ASSIGNED TASK >> Copy each line below in which the string "شرایط" occurs.

(Beginning of EXERCISE MATERIALS)

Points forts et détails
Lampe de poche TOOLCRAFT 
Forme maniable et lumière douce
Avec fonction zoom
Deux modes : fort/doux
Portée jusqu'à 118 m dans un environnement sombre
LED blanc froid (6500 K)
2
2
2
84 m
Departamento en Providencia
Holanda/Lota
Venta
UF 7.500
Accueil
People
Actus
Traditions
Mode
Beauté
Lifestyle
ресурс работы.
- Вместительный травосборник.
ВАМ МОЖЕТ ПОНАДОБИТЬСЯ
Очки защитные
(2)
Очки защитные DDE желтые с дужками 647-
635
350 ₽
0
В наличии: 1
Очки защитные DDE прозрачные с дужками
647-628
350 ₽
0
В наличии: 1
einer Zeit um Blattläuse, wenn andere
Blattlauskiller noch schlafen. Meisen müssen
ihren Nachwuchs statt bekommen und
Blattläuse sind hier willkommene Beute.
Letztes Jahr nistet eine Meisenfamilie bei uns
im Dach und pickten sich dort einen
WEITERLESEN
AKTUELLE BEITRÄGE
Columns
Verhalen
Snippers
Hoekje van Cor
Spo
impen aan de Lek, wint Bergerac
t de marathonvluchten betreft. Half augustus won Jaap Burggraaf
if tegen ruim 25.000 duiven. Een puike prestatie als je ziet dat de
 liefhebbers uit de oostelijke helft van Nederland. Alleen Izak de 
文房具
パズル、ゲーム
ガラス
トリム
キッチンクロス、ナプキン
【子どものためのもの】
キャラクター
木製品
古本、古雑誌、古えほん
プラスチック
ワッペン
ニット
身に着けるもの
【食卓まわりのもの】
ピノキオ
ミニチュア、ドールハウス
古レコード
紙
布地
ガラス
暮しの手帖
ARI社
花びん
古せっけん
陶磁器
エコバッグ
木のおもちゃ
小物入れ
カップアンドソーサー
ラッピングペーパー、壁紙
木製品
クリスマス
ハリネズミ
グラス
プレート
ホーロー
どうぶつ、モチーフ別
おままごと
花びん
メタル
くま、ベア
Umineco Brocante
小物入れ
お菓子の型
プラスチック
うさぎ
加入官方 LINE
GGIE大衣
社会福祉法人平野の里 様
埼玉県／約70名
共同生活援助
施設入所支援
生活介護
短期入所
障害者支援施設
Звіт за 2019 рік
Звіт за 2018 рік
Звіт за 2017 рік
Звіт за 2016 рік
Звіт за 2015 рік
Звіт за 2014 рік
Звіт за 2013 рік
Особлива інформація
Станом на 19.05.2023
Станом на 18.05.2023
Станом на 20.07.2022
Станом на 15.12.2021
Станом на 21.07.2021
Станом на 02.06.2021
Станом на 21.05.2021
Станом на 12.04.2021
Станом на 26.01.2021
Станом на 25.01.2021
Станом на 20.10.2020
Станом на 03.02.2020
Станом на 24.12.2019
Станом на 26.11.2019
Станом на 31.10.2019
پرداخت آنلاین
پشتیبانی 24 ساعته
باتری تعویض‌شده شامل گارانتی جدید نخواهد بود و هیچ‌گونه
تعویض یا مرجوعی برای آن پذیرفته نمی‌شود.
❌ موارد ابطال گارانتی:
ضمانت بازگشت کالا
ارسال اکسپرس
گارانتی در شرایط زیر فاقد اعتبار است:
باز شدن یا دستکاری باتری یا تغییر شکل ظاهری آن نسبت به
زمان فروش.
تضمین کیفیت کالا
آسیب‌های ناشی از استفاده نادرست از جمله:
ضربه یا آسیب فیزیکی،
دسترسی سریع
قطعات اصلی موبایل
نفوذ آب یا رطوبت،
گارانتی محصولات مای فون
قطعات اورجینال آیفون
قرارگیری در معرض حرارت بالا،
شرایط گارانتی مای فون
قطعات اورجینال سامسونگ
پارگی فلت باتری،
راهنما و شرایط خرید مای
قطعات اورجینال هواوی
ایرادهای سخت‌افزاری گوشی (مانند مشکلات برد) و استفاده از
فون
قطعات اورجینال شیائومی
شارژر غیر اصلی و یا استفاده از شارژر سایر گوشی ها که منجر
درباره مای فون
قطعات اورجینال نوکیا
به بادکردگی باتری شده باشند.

(End of EXERCISE MATERIALS)

TASK ANSWER >>
گارانتی در شرایط زیر فاقد اعتبار است:
شرایط گارانتی مای فون
راهنما و شرایط خرید مای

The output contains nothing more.